¹ From the Department of Radiology, Boston University School of Medicine, 88 E Newton St, Boston, MA 02118. Received September 8, 2004; accepted September 9. Address correspondence to the author (e-mail: joseph.ferrucci@bmc.org).

Recently, the New England Journal of Medicine and the Journal of the American Medical Association published widely contrasting results of large multicenter clinical trials on the use of computed tomographic (CT) colonography, also known as virtual colonoscopy (1,2). Striking success was reported for the first and much larger study by Pickhardt et al (1), and CT colonography was widely heralded as a major clinical advance. Findings in the report by Cotton et al (2) published 5 months later, however, indicated that the performance of CT colonography was relatively poor. Cotton et al (2) concluded that CT colonography with their techniques was not ready for general acceptance. Ransohoff (3), the author of an accompanying editorial, agreed and cautioned that the poor results reflected what might now be encountered for CT colonographic studies performed in community practice.

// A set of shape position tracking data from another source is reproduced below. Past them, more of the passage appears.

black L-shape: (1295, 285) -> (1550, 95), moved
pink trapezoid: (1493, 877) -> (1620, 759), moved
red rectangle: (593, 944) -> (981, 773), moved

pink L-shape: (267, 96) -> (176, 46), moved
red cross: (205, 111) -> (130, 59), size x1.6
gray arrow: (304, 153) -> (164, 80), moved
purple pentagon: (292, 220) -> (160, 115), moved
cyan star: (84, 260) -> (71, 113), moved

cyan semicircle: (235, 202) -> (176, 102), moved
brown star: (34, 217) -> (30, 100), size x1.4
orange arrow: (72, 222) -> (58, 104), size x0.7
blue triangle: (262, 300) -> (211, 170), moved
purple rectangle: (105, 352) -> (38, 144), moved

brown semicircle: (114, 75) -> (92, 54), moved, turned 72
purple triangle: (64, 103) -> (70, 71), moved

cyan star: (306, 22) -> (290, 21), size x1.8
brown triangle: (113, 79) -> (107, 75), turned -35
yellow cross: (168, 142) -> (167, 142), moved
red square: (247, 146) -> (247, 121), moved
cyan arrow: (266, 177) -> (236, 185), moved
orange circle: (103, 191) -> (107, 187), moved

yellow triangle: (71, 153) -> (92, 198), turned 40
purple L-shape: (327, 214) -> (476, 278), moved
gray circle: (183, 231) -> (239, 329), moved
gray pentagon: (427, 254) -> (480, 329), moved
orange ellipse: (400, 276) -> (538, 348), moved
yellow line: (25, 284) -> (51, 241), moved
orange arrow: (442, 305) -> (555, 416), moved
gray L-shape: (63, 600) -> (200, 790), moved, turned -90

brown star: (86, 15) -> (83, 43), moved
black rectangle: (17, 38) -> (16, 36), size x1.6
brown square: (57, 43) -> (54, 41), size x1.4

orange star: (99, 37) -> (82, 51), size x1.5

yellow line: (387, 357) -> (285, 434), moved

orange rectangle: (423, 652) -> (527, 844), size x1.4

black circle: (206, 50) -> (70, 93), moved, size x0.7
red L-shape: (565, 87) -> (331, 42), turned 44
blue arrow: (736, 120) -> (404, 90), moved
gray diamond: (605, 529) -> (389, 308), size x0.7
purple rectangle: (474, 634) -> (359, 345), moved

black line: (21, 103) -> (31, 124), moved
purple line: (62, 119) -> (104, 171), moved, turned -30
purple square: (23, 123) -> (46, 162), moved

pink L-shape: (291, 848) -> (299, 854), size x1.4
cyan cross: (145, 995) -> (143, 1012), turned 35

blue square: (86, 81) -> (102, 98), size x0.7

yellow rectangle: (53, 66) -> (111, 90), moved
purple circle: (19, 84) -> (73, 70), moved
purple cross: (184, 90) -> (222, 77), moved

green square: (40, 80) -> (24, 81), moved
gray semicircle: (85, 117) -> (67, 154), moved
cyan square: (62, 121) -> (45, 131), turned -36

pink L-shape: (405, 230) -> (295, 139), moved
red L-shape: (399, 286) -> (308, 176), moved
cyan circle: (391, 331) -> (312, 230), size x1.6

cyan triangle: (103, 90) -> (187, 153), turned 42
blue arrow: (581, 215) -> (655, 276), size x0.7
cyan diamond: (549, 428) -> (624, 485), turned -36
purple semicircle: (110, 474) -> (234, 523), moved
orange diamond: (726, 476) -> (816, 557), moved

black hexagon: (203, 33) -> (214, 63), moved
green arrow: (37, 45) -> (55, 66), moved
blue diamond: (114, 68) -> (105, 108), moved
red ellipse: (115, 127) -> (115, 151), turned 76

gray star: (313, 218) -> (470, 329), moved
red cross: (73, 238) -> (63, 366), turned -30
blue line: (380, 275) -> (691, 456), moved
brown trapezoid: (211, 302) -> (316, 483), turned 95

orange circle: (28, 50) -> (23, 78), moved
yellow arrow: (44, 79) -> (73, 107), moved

The study published in the Journal of the American Medical Association, however, was led by a well-known gastrointestinal endoscopist, and the results provoked sharp criticism from leading radiologist researchers (4–7) in CT colonography, who promptly challenged the methods and validity of the findings of the study. Yet, 10 months later, the negative publicity for CT colonography that the report of Cotton et al (2) generated in the lay media and the uncertainty it created in the medical community at large remain largely unaddressed. Although a new large multicenter trial of CT colonography is being launched by the American College of Radiology Imaging Network, the results are not likely to be available for 2 years.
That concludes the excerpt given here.